Use the “Add Map” button or Add Item > Add Map on the Menu Bar to add a map view to your layout. With the tool selected, click and drag over the part of the layout where you want the map to appear. Notice that the appearance of the map, including layer visibility and symbology options, have the same appearance as in the Map View in the main window.

Try using the Pan Layout tool and the Zoom tools on the toolbar. You’ll notice that in the Print Layout, these control the view of the layout itself, rather than the map view you’ve just created. To manipulate the contents of the map view, you’ll need to use the “Move Item Content” tool or the Item Properties panel tab when the view is selected. Try using the panel to change the scale and rotation of your map view.

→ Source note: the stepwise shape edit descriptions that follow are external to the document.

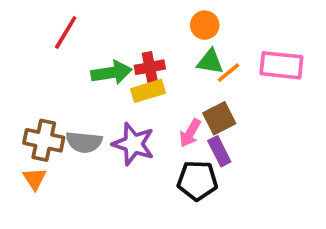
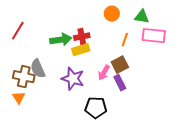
red line: (66, 32) -> (18, 31), moved
green triangle: (210, 62) -> (142, 17), moved
orange line: (228, 73) -> (125, 40), turned -32
gray semicircle: (84, 142) -> (38, 69), moved, turned 60
black pentagon: (197, 181) -> (96, 108), moved

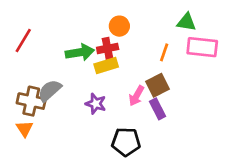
orange circle: (112, 14) -> (119, 26), moved
gray semicircle: (38, 69) -> (50, 91), turned 72
purple star: (73, 79) -> (96, 104), size x0.7

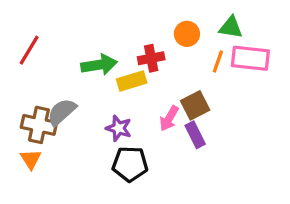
orange circle: (119, 26) -> (187, 34), moved
red cross: (108, 48) -> (151, 58), moved
orange line: (164, 52) -> (218, 62), moved
black pentagon: (126, 142) -> (130, 164), moved

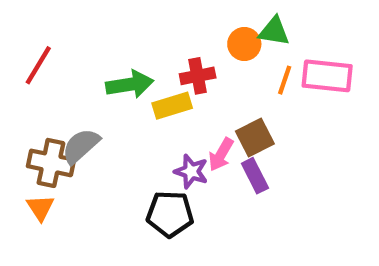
green triangle: (231, 27) -> (274, 31), moved
purple star: (119, 128) -> (191, 171), moved

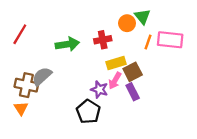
green triangle: (274, 31) -> (142, 17), turned 42
yellow rectangle: (172, 106) -> (116, 63), moved
black pentagon: (170, 214) -> (88, 112), turned 30

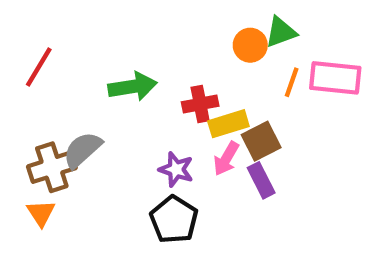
green triangle: (142, 17) -> (281, 32), turned 49
red cross: (103, 40) -> (200, 104), moved
brown cross: (26, 85) -> (52, 167), turned -30
purple star: (99, 90) -> (176, 169), moved

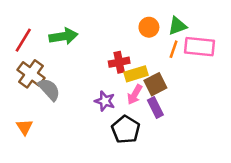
green triangle: (281, 32) -> (177, 26), moved
green arrow: (133, 87) -> (63, 36), moved
gray semicircle: (82, 150) -> (49, 89), turned 90
brown cross: (52, 167) -> (31, 74), moved, turned -36
black pentagon: (174, 220) -> (126, 130), moved

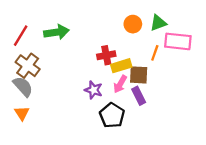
orange line: (174, 49) -> (155, 53), moved
brown square: (155, 84) -> (139, 75), turned 30
gray semicircle: (49, 89) -> (23, 86), moved

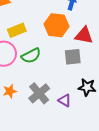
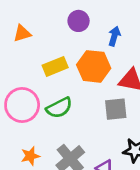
yellow rectangle: (17, 30) -> (55, 66), moved

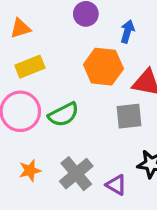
yellow rectangle: (55, 66) -> (30, 67), moved

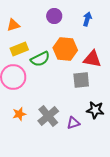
blue arrow: (127, 31) -> (87, 19), moved
green semicircle: (63, 115) -> (40, 59), moved
purple triangle: (116, 185) -> (73, 123), turned -48

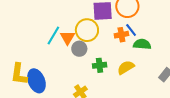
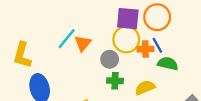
yellow circle: (87, 30) -> (126, 39), moved
gray circle: (79, 49) -> (110, 59), moved
yellow L-shape: (19, 74) -> (22, 55), moved

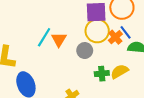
orange cross: (145, 49) -> (115, 37), turned -32
green cross: (115, 81) -> (102, 74), moved

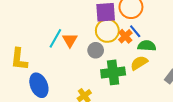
yellow semicircle: (119, 71) -> (139, 63), moved
green cross: (102, 74) -> (113, 72), size x1.6

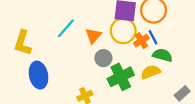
orange triangle: (70, 40) -> (93, 36), moved
gray circle: (96, 50) -> (103, 58), moved
green cross: (113, 72) -> (121, 77), turned -30

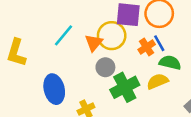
yellow circle: (123, 31) -> (112, 36), moved
blue ellipse: (39, 75) -> (54, 89), moved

Next, use the Add Legend button (or menu item) to create a Legend. Again, click and drag on the layout to set the item’s placement. Notice the layout guides that automatically appear to help align the new item with existing elements on the page.

table join visualized

Once the layout is created, make sure it’s selected and open the Item Properties tab panel. Here you can apply a title, change which map view the legend applies to, and control the display and order of the map layers listed. Under Legend Items, note that unchecking the “Auto update” box will allow you to control the layer names and visibility independently of what’s shown in the Layer Panel in the main window. This is useful if you want to hide layers in the legend or rename them without changing the underlying data.

Experiment with and explore other layout options and elements – just remember to save often! Try adding a scale bar, an image, or descriptive text. Using the Layout, Item Properties and Guides panel tabs, explore other ways you can adjust and manipulate your layout and each of the different elements.

When you’re satisfied, you can export your layout as an Image, SVG, or PDF by using Layout > Export as (Type) from the Menu Bar or by the corresponding buttons on the Layout Toolbar. If you often work in other graphic software like Illustrator or Photoshop, consider how you might use the Print Layout to export separate layers or elements to edit and compose elsewhere.

Deliverable:

Save your map layout as a PDF and upload it to Canvas for tutorial 2


Tutorial by Carsten Rodin, Spring 2020.
Adapted from materials from Mapping for the Urban Humanities, taught by Bernadette Baird-Zars, Eric Glass & Leah Meisterlin, Summer 2019.